Troisième proposition
« Améliorer les infrastructures de télécommunication », question cruciale après l’éclatement de la bulle Internet. Au vu de la forte augmentation du volume du trafic Internet prévue dans la région et dans le monde, le rapport souligne qu’il est primordial de « renforcer l’infrastructure des réseaux régionaux et internationaux à large bande, afin de les doter d’une capacité suffisante pour satisfaire les besoins des pays et de leurs citoyens ». Il n’est pas certain que les équipementiers et les câblo-opérateurs soient prêts à exaucer ce vœu, quand on connaît la difficulté qu’ils éprouvent à amortir les investissements colossaux effectués à l’initiative de l’administration Clinton, suivie, en 2002, de faillites retentissantes, telles que celles de Global Crossing et de Worldcom 6.
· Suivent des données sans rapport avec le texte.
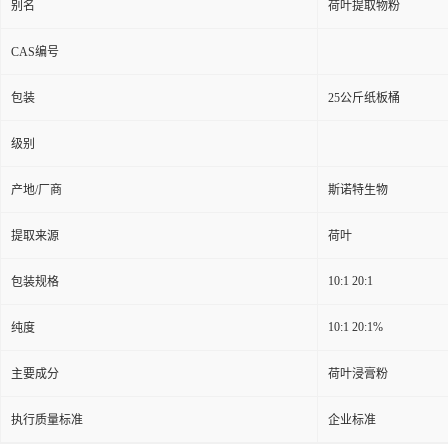
别名
荷叶提取物粉
CAS编号
包装
25公斤纸板桶
级别
产地/厂商
斯诺特生物
提取来源
荷叶
10:1 20:1
包装规格
10:1 20:1%
纯度
主要成分
荷叶浸膏粉
执行质量标准
企业标准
Il est à souhaiter que la conférence de Genève précise ce point. Il n’y a pas, aujourd’hui, de garantie de portage et de fonctionnement d’Internet dans quelque région de la planète que ce soit. Or, élaborer un projet de diffusion de connaissance par les réseaux numériques vers une région du monde suppose une garantie de portage, de maintenance et d’accessibilité. Ce concept reste à formaliser et sa version juridique est à construire. Sinon, deux risques se présentent :
– voir s’effondrer un service mis en place, parce que le réseau qui dessert la région n’est plus rentable ou est mal entretenu ;
– construire des projets qui, ne tenant pas compte de ces considérations matérielles, se révéleront infaisables.
Une remarque à ce propos : les anciens des télécommunications disent que tant que l’Union internationale des télécommunications n’était composée que de représentants des opérateurs nationaux, une éthique commune prévenait de tels dérapages. Depuis que cette organisation s’est ouverte aux divers ensembliers, cette éthique aurait disparu.
Quatrième proposition
Corriger les déséquilibres de communication dont souffrent les zones rurales en mettant à leur disposition des télécommunications à « un prix raisonnable ». Ce terme pondéré renvoie à une grave question : qui subventionne aujourd’hui le fonctionnement d’Internet ? Il est très difficile de distinguer la part des financements publics de celle des financements privés. Mais il semble bien qu’en dernière analyse, ce soit la fiscalisation qui subventionne, le e-commerce n’ayant toujours pas fourni la preuve de sa rentabilité. Aussi cette question doit-elle être clairement posée : les politiques publiques sont-elles prêtes à continuer de subventionner le fonctionnement d’Internet et si oui, de quelle façon ?
Cinquième proposition
« Accompagner le processus de convergence technologique qui permet d’intégrer les TIC traditionnelles et les TIC nouvelles afin de créer des modes d’accès alternatifs susceptibles d’aider à réduire la fracture numérique. »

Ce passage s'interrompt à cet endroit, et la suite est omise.